#### THE DATA
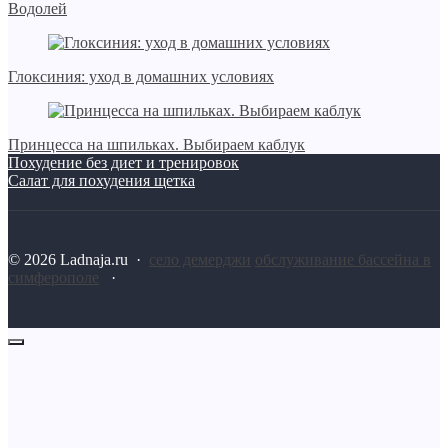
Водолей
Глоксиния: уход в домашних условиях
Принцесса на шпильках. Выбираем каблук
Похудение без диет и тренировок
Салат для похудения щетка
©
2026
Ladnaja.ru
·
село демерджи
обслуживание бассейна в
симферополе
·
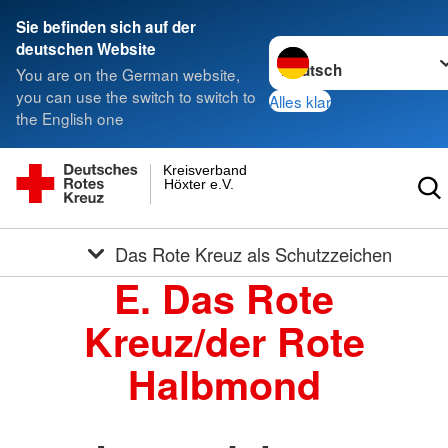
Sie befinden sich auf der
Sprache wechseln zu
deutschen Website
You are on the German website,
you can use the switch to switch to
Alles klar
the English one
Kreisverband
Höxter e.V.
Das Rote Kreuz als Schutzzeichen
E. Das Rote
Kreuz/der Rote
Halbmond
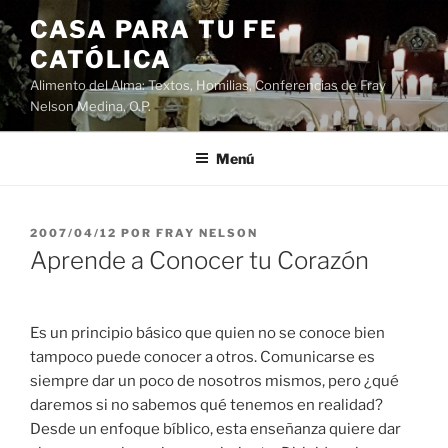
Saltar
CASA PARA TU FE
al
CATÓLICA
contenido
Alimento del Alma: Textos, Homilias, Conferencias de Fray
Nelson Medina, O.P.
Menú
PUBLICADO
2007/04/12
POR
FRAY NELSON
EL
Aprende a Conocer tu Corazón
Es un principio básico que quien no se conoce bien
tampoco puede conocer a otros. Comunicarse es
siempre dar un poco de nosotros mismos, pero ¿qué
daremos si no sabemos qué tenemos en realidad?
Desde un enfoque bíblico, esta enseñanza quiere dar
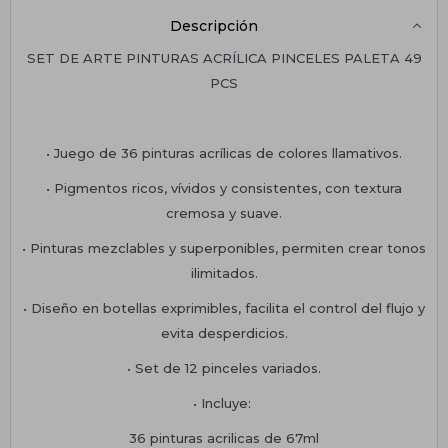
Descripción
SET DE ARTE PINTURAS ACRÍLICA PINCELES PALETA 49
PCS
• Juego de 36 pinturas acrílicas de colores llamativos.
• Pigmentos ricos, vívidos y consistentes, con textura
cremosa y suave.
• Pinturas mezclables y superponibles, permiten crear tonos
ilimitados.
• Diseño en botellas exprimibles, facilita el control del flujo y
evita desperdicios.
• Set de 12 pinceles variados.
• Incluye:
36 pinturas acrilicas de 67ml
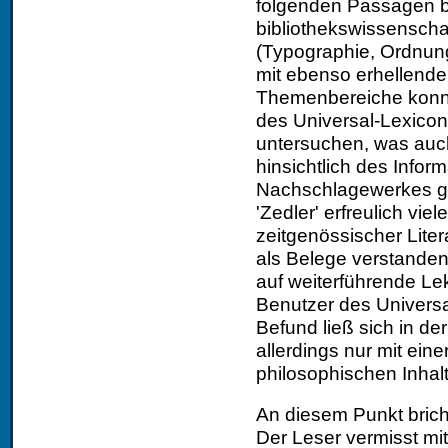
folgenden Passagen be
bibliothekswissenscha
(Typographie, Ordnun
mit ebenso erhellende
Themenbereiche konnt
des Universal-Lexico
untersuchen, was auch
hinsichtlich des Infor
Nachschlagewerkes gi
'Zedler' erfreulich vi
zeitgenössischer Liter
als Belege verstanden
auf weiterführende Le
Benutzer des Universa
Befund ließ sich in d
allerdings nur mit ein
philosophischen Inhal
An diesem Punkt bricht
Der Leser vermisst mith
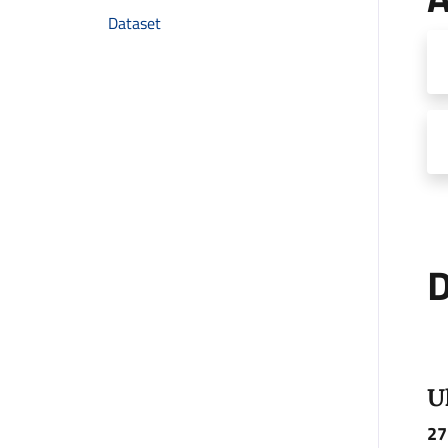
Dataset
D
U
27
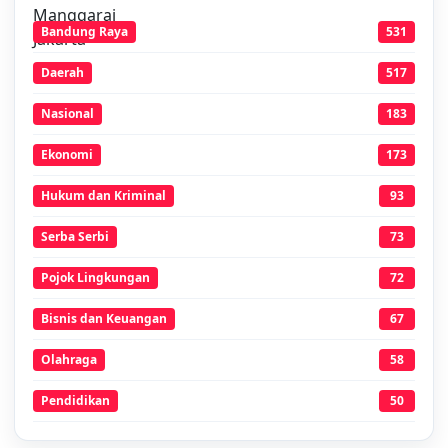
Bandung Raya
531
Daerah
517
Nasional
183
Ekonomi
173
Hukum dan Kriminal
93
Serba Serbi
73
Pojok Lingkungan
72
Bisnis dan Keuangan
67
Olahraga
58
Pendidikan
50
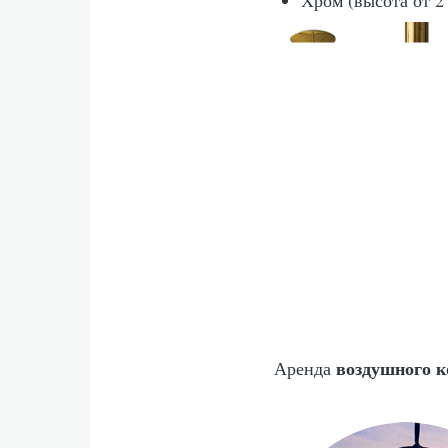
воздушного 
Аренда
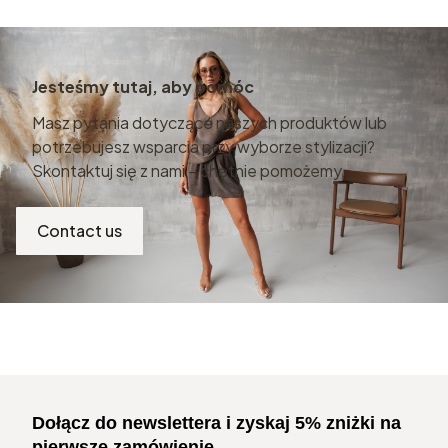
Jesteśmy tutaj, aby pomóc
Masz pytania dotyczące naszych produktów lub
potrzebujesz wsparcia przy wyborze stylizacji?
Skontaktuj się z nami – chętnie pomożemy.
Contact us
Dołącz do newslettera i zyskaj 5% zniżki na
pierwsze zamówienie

#### AIM OF THE TASK
Above this task is a listing with pictures in it. Retype only the lines from the one containing "Салат для похудения щетка" through the one containing "zeitgenössischer Liter", both included, and not the pictures.

#### SOLVED EXERCISE
Салат для похудения щетка
©
2026
Ladnaja.ru
·
село демерджи
обслуживание бассейна в
симферополе
·
Sie befinden sich auf der
Sprache wechseln zu
deutschen Website
You are on the German website,
you can use the switch to switch to
Alles klar
the English one
Kreisverband
Höxter e.V.
Das Rote Kreuz als Schutzzeichen
E. Das Rote
Kreuz/der Rote
Halbmond
Saltar
CASA PARA TU FE
al
CATÓLICA
contenido
Alimento del Alma: Textos, Homilias, Conferencias de Fray
Nelson Medina, O.P.
Menú
PUBLICADO
2007/04/12
POR
FRAY NELSON
EL
Aprende a Conocer tu Corazón
Es un principio básico que quien no se conoce bien
tampoco puede conocer a otros. Comunicarse es
siempre dar un poco de nosotros mismos, pero ¿qué
daremos si no sabemos qué tenemos en realidad?
Desde un enfoque bíblico, esta enseñanza quiere dar
Descripción
SET DE ARTE PINTURAS ACRÍLICA PINCELES PALETA 49
PCS
• Juego de 36 pinturas acrílicas de colores llamativos.
• Pigmentos ricos, vívidos y consistentes, con textura
cremosa y suave.
• Pinturas mezclables y superponibles, permiten crear tonos
ilimitados.
• Diseño en botellas exprimibles, facilita el control del flujo y
evita desperdicios.
• Set de 12 pinceles variados.
• Incluye:
36 pinturas acrilicas de 67ml
folgenden Passagen be
bibliothekswissenscha
(Typographie, Ordnun
mit ebenso erhellende
Themenbereiche konnt
des Universal-Lexico
untersuchen, was auch
hinsichtlich des Infor
Nachschlagewerkes gi
'Zedler' erfreulich vi
zeitgenössischer Liter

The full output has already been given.